* Entries provided *
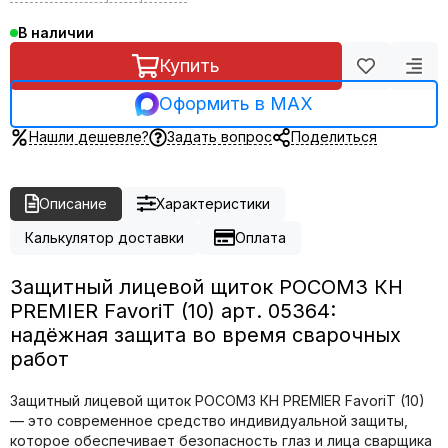
В наличии
Купить
Оформить в MAX
Нашли дешевле?
Задать вопрос
Поделиться
Описание
Характеристики
Калькулятор доставки
Оплата
Защитный лицевой щиток РОСОМЗ КН
PREMIER FavoriT (10) арт. 05364:
надёжная защита во время сварочных
работ
Защитный лицевой щиток РОСОМЗ КН PREMIER FavoriT (10)
— это современное средство индивидуальной защиты,
которое обеспечивает безопасность глаз и лица сварщика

* Task to complete *
Show each line of the material that includes the string "щиток" by copying it.

* Finished exercise *
Защитный лицевой щиток РОСОМЗ КН
Защитный лицевой щиток РОСОМЗ КН PREMIER FavoriT (10)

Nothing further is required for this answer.